A Dutchman who moved to South Africa in 1997 to set up a fruit exporting business is at the centre of a drive hunt allowing foreign hunters to shoot wildlife as it is herded past them, animal welfare groups say.
Anton de Vries, who is one of the owners of SAFE, South Africa’s fifth biggest fruit exporter, is said to be behind the hunt which is taking place at three three farms in Limpopo. The hunt master is said to be Dries van Rooyen, who also works for SAFE, Wildlife at Risk International reported.
De Vries has declined to comment on the claims when approached by reporters. A receptionist told reporters from TimesLive.co.za she had been ordered not to reveal De Vries’s cellphone number.
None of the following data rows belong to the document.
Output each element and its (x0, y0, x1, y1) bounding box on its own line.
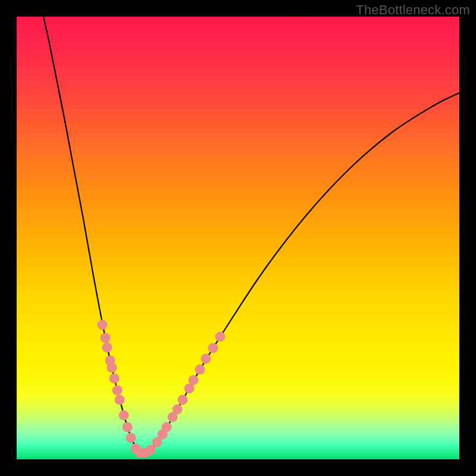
data-dot (173, 405, 183, 415)
data-dot (101, 333, 111, 343)
data-dot (119, 411, 129, 421)
data-dot (195, 365, 205, 375)
data-dot (102, 343, 112, 353)
data-dot (162, 422, 172, 433)
data-dot (109, 374, 120, 384)
data-dot (98, 320, 108, 330)
data-dot (201, 354, 211, 364)
plot-area (17, 17, 459, 459)
data-dot (126, 433, 136, 443)
data-dot (115, 395, 125, 405)
data-dot (123, 422, 133, 433)
data-dot (178, 395, 188, 405)
data-dot (146, 445, 156, 455)
curve-svg (17, 17, 459, 459)
data-dot (208, 343, 218, 353)
data-dots (98, 320, 226, 458)
data-dot (189, 375, 199, 386)
bottleneck-left-branch (43, 17, 139, 454)
data-dot (107, 363, 117, 373)
watermark-label: TheBottleneck.com (356, 2, 470, 18)
data-dot (215, 332, 226, 342)
chart-frame: TheBottleneck.com (0, 0, 476, 476)
data-dot (112, 386, 123, 396)
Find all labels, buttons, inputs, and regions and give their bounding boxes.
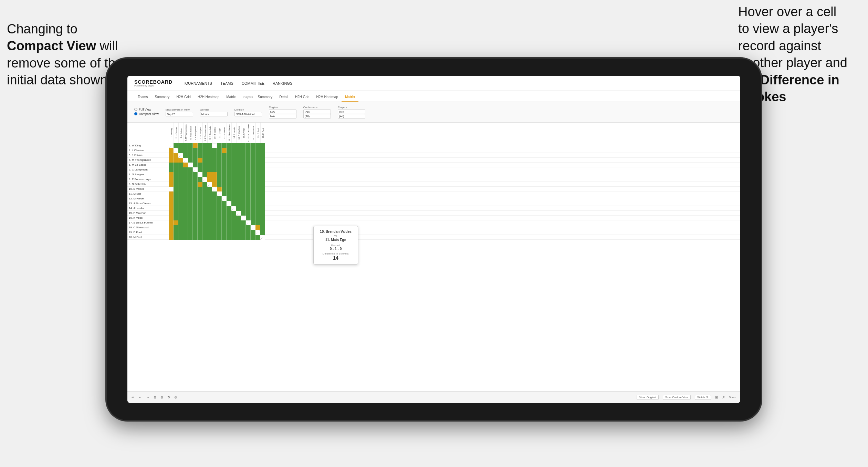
matrix-cell[interactable] [178,211,183,216]
matrix-cell[interactable] [222,220,227,225]
matrix-cell[interactable] [246,230,251,235]
matrix-cell[interactable] [251,158,255,163]
matrix-cell[interactable] [222,216,227,220]
matrix-cell[interactable] [193,235,198,240]
matrix-cell[interactable] [178,182,183,187]
matrix-cell[interactable] [255,172,260,177]
matrix-cell[interactable] [193,230,198,235]
matrix-cell[interactable] [231,206,236,211]
matrix-cell[interactable] [246,235,251,240]
gender-select[interactable]: Men's [200,112,228,116]
matrix-cell[interactable] [251,211,255,216]
matrix-cell[interactable] [236,191,241,196]
matrix-cell[interactable] [202,177,207,182]
matrix-cell[interactable] [260,153,265,158]
matrix-cell[interactable] [241,211,246,216]
matrix-cell[interactable] [183,201,188,206]
matrix-cell[interactable] [183,182,188,187]
matrix-cell[interactable] [227,211,231,216]
matrix-cell[interactable] [260,235,265,240]
matrix-cell[interactable] [255,211,260,216]
matrix-cell[interactable] [183,220,188,225]
matrix-cell[interactable] [193,177,198,182]
matrix-cell[interactable] [241,230,246,235]
matrix-cell[interactable] [227,220,231,225]
matrix-cell[interactable] [174,225,178,230]
matrix-cell[interactable] [207,172,212,177]
matrix-cell[interactable] [217,177,222,182]
matrix-cell[interactable] [188,163,193,167]
matrix-cell[interactable] [202,182,207,187]
matrix-cell[interactable] [255,153,260,158]
matrix-cell[interactable] [231,225,236,230]
tab-players-summary[interactable]: Summary [254,93,276,102]
matrix-cell[interactable] [241,148,246,153]
matrix-cell[interactable] [246,201,251,206]
matrix-cell[interactable] [251,143,255,148]
matrix-cell[interactable] [231,182,236,187]
nav-rankings[interactable]: RANKINGS [273,81,292,85]
matrix-cell[interactable] [217,201,222,206]
matrix-cell[interactable] [183,177,188,182]
matrix-cell[interactable] [178,201,183,206]
matrix-cell[interactable] [260,230,265,235]
target-icon[interactable]: ⊙ [174,395,177,399]
matrix-cell[interactable] [212,163,217,167]
matrix-cell[interactable] [241,196,246,201]
matrix-cell[interactable] [227,225,231,230]
matrix-cell[interactable] [188,158,193,163]
matrix-cell[interactable] [178,191,183,196]
matrix-cell[interactable] [169,230,174,235]
matrix-cell[interactable] [241,172,246,177]
matrix-cell[interactable] [202,163,207,167]
matrix-cell[interactable] [212,172,217,177]
matrix-cell[interactable] [207,148,212,153]
matrix-cell[interactable] [212,182,217,187]
matrix-cell[interactable] [193,163,198,167]
matrix-cell[interactable] [251,216,255,220]
matrix-cell[interactable] [246,220,251,225]
matrix-cell[interactable] [222,143,227,148]
matrix-cell[interactable] [222,172,227,177]
matrix-cell[interactable] [217,148,222,153]
matrix-cell[interactable] [222,225,227,230]
matrix-cell[interactable] [183,163,188,167]
compact-view-option[interactable]: Compact View [134,112,159,116]
conference-select-2[interactable]: (All) [303,114,331,118]
tab-players-matrix[interactable]: Matrix [342,93,358,102]
matrix-cell[interactable] [188,172,193,177]
matrix-cell[interactable] [255,163,260,167]
matrix-cell[interactable] [198,220,202,225]
matrix-cell[interactable] [217,172,222,177]
matrix-cell[interactable] [251,225,255,230]
matrix-cell[interactable] [231,201,236,206]
tab-summary[interactable]: Summary [151,93,173,102]
matrix-cell[interactable] [188,167,193,172]
matrix-cell[interactable] [246,196,251,201]
matrix-cell[interactable] [222,158,227,163]
matrix-cell[interactable] [222,211,227,216]
matrix-cell[interactable] [207,143,212,148]
matrix-cell[interactable] [260,182,265,187]
matrix-cell[interactable] [217,220,222,225]
matrix-cell[interactable] [222,148,227,153]
matrix-cell[interactable] [227,191,231,196]
matrix-cell[interactable] [231,153,236,158]
matrix-cell[interactable] [212,191,217,196]
matrix-cell[interactable] [222,187,227,191]
matrix-cell[interactable] [212,158,217,163]
matrix-cell[interactable] [260,187,265,191]
share-options-icon[interactable]: ⊞ [715,395,718,399]
matrix-cell[interactable] [255,182,260,187]
region-select-2[interactable]: N/A [269,114,296,118]
matrix-cell[interactable] [246,167,251,172]
matrix-cell[interactable] [231,230,236,235]
matrix-cell[interactable] [169,148,174,153]
matrix-cell[interactable] [260,196,265,201]
matrix-cell[interactable] [260,211,265,216]
save-custom-view-button[interactable]: Save Custom View [663,395,691,400]
matrix-cell[interactable] [227,148,231,153]
matrix-cell[interactable] [222,167,227,172]
matrix-cell[interactable] [251,187,255,191]
matrix-cell[interactable] [231,148,236,153]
She said the company ‘had nothing to do’ with the excursions. The SAFE website has since been taken offline.
South African broadcaster Carte Blanche said it had been told at a meeting with De Vries and local officials that 13 Dutch and Belgian nationals are taking part in the hunt near the town of Alldays in Limpopo province.
The hunters take aim from purpose built platforms overlooking the bush as the animals are drive towards them. In the first three days, over 50 animals, including baboons, warthogs and antelope had been killed.
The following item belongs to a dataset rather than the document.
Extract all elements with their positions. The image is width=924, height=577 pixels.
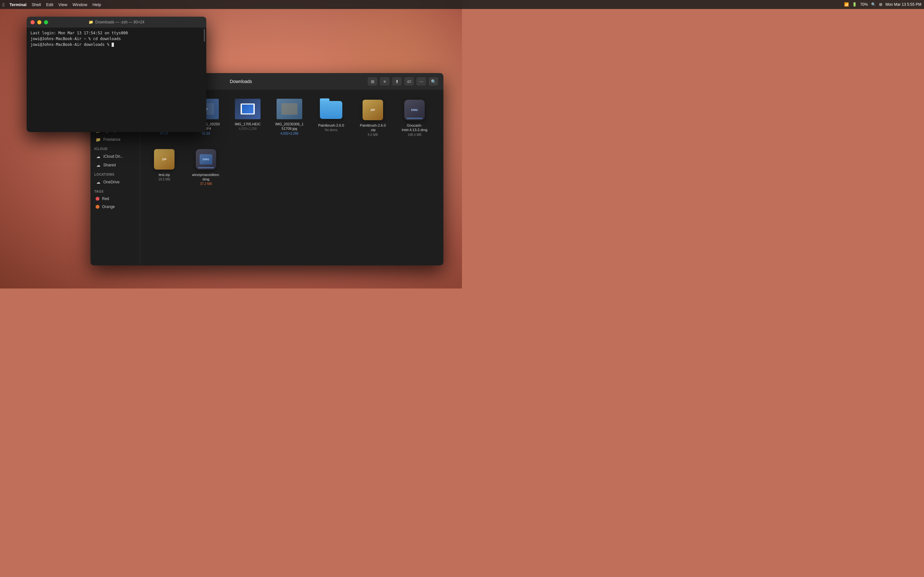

The outcry comes just two months after the global furore surrounding the killing of Cecil the lion in Zimbabwe by an American dentist.
The National Council of SPCAs, the South African animal welfare group, has appealed for the driven hunt to be halted. Activists have also tried to have the hunt stopped by going to court.
Driven hunts have been banned in the Netherlands since 2002 but are not illegal in South Africa. However, the practice is widely considered unethical and inhumane, news channel Carte Blanche said.